My dad always reckoned we had the Elsden conk – not that we had large or odd or particularly shaped noses, but we did have an acute sense of smell. Conk in this case means ‘nose’, not ‘head’ because the word can be used in both ways, to be hit on the conk could be on the head or the nose, but to be conked out would be made unconscious by a blow. I’ve looked up conk, and it was used from the beginning of the nineteenth century – or at least first recorded then, meaning nose, and then conked would be hit on the nose. After WW1 another use for it was recorded, from the early airmen of the Royal Flying Corps (later the Royal Air Force) was when an engine failed it conked out.

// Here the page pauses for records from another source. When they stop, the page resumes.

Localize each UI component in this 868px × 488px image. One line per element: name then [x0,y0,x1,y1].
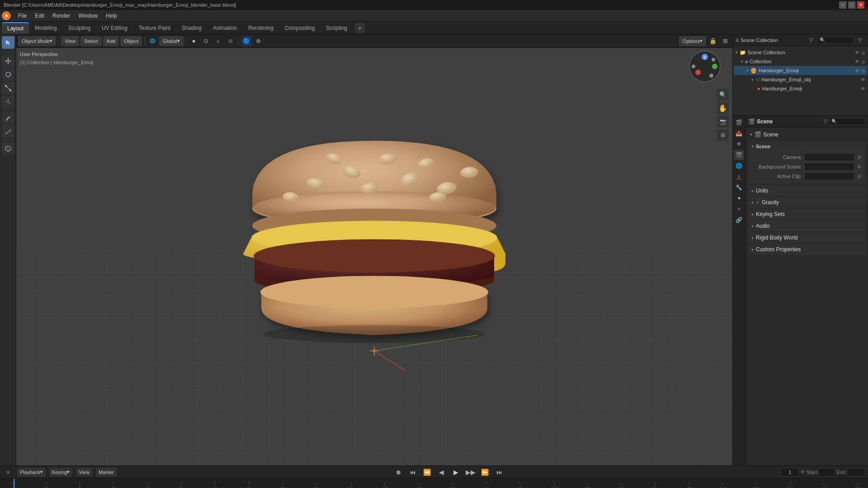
prop-scene-icon[interactable]: 🎬 [734,150,744,160]
gravity-section-header[interactable]: ▸ ✓ Gravity [748,197,865,208]
scale-tool[interactable] [2,82,14,94]
viewport-canvas[interactable]: Object Mode View Select Add Object 🌐 Glo… [16,34,732,465]
prop-render-icon[interactable]: 🎬 [734,117,744,127]
tab-layout[interactable]: Layout [2,22,29,34]
active-clip-icon[interactable]: ⊙ [855,172,863,180]
options-dropdown[interactable]: Options [679,36,706,46]
start-frame-input[interactable]: 1 [819,468,835,476]
menu-edit[interactable]: Edit [31,11,48,21]
hamburger-emoji-child-eye[interactable]: 👁 [861,86,865,91]
current-frame-input[interactable] [781,468,799,476]
outliner-hamburger-obj[interactable]: ▽ Hamburger_Emoji_obj 👁 [734,75,867,84]
camera-value[interactable] [804,153,854,161]
measure-tool[interactable] [2,126,14,138]
close-button[interactable]: ✕ [857,1,864,9]
next-frame-button[interactable]: ▶▶ [465,467,476,478]
add-cube-tool[interactable] [2,142,14,155]
playback-menu[interactable]: Playback [17,468,46,477]
hamburger-emoji-eye[interactable]: 👁 [855,68,859,73]
jump-to-start-button[interactable]: ⏮ [407,467,418,478]
object-mode-dropdown[interactable]: Object Mode [18,36,56,46]
scene-section-arrow[interactable]: ▾ [750,132,752,137]
hamburger-obj-eye[interactable]: 👁 [861,77,865,82]
custom-properties-section-header[interactable]: ▸ Custom Properties [748,244,865,255]
rotate-tool[interactable] [2,68,14,81]
outliner-collection[interactable]: ■ Collection 👁 ◎ [734,57,867,66]
prop-world-icon[interactable]: 🌐 [734,161,744,171]
background-scene-value[interactable] [804,163,854,171]
transform-tool[interactable] [2,95,14,108]
prop-particles-icon[interactable]: ✦ [734,193,744,203]
outliner-settings-icon[interactable]: ▽ [854,35,865,46]
units-section-header[interactable]: ▸ Units [748,185,865,196]
prev-frame-button[interactable]: ◀ [436,467,447,478]
render-view-button[interactable]: ⊞ [717,129,729,141]
menu-help[interactable]: Help [102,11,121,21]
prop-object-icon[interactable]: △ [734,172,744,182]
prop-modifier-icon[interactable]: 🔧 [734,183,744,192]
tab-scripting[interactable]: Scripting [321,22,353,34]
minimize-button[interactable]: ─ [839,1,846,9]
end-frame-input[interactable]: 250 [847,468,865,476]
outliner-filter-icon[interactable]: ▽ [806,35,816,46]
snap-toggle[interactable]: 🔵 [241,36,252,47]
hamburger-emoji-render[interactable]: ◎ [861,68,865,73]
tab-texture-paint[interactable]: Texture Paint [133,22,176,34]
move-tool[interactable] [2,55,14,67]
marker-menu[interactable]: Marker [96,468,117,477]
zoom-in-button[interactable]: 🔍 [717,89,729,100]
timeline-playhead[interactable] [14,479,14,488]
scene-subsection-header[interactable]: Scene [748,141,865,151]
prop-view-icon[interactable]: 👁 [734,139,744,149]
move-camera-button[interactable]: ✋ [717,102,729,114]
collection-render[interactable]: ◎ [861,59,865,64]
active-clip-value[interactable] [804,172,854,180]
global-space-dropdown[interactable]: Global [159,36,184,46]
viewport-overlay-toggle[interactable]: ⌾ [213,36,224,47]
gizmo-sphere[interactable]: Z [689,51,721,82]
keying-menu[interactable]: Keying [49,468,73,477]
gravity-check[interactable]: ✓ [756,200,760,206]
scene-collection-render[interactable]: ◎ [861,50,865,55]
next-keyframe-button[interactable]: ⏩ [480,467,491,478]
viewport-view-menu[interactable]: View [61,36,79,46]
jump-to-end-button[interactable]: ⏭ [494,467,505,478]
play-button[interactable]: ▶ [451,467,462,478]
viewport-add-menu[interactable]: Add [103,36,119,46]
maximize-button[interactable]: □ [848,1,855,9]
menu-file[interactable]: File [14,11,30,21]
props-search-input[interactable] [829,118,865,125]
props-filter[interactable]: ▽ [824,118,827,124]
tab-animation[interactable]: Animation [208,22,242,34]
background-scene-icon[interactable]: ⊙ [855,163,863,171]
viewport-lock-icon[interactable]: 🔒 [708,36,718,47]
prop-output-icon[interactable]: 📤 [734,128,744,138]
tab-uv-editing[interactable]: UV Editing [96,22,133,34]
proportional-editing[interactable]: ⊕ [253,36,264,47]
outliner-search-input[interactable] [817,37,854,44]
camera-picker-icon[interactable]: ⊙ [855,153,863,161]
prop-physics-icon[interactable]: ⚛ [734,204,744,214]
tab-sculpting[interactable]: Sculpting [63,22,96,34]
collection-eye[interactable]: 👁 [855,59,859,64]
viewport-select-menu[interactable]: Select [80,36,102,46]
viewport-navigation-gizmo[interactable]: Z [689,51,725,87]
outliner-hamburger-emoji[interactable]: 🍔 Hamburger_Emoji 👁 ◎ [734,66,867,75]
add-workspace-button[interactable]: + [355,23,365,33]
annotate-tool[interactable] [2,112,14,125]
menu-render[interactable]: Render [49,11,74,21]
prev-keyframe-button[interactable]: ⏪ [422,467,433,478]
tab-rendering[interactable]: Rendering [243,22,278,34]
prop-constraints-icon[interactable]: 🔗 [734,215,744,225]
outliner-hamburger-emoji-child[interactable]: ● Hamburger_Emoji 👁 [734,84,867,93]
outliner-scene-collection[interactable]: 📁 Scene Collection 👁 ◎ [734,48,867,57]
camera-view-button[interactable]: 📷 [717,116,729,127]
viewport-xray-toggle[interactable]: ◎ [225,36,236,47]
tab-modeling[interactable]: Modeling [29,22,62,34]
viewport-object-menu[interactable]: Object [120,36,142,46]
scene-collection-eye[interactable]: 👁 [855,50,859,55]
tab-compositing[interactable]: Compositing [279,22,321,34]
rigid-body-world-section-header[interactable]: ▸ Rigid Body World [748,232,865,243]
keying-sets-section-header[interactable]: ▸ Keying Sets [748,209,865,220]
view-menu[interactable]: View [76,468,92,477]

Back to the Elsden conk; I remember visiting Dad’s brother and he had detected an unusual odour which his wife couldn’t smell at all. I was enlisted to help track it down and I remember he and I wandering around sniffing like bloodhounds until we found a water leak in an awkward place, invisible to the eye. I thought about this today as we had a peculiar smell in the house. Not bad or awful, just strange and I went on the hunt for what was causing it. I traced it to the cubbyhole under the stairs but although I took everything out, and everything off the shelf, I still couldn’t find what it was. I thought something might have spilled, but there was no trace of anything. I took all the coats, jackets and shopping bags out but still couldn’t find it. It’s drifted away now, so maybe it was just the boggart cooking something peculiar.

Just reading through what I’ve written and I paused to wonder the origin of ‘cubby’. That’s a very old word, first noted as cubbyhole in the 1820’s, but the ‘cub’ part probably dating back another three hundred years to  a word meaning a little stall or pen or coop. There are similar words in East Friesian and Dutch, so it may have come from across the North Sea as many old words have. Maybe the Elsden conk has failed on this occasion, but at least I know where the word comes from now – and cubbyhole!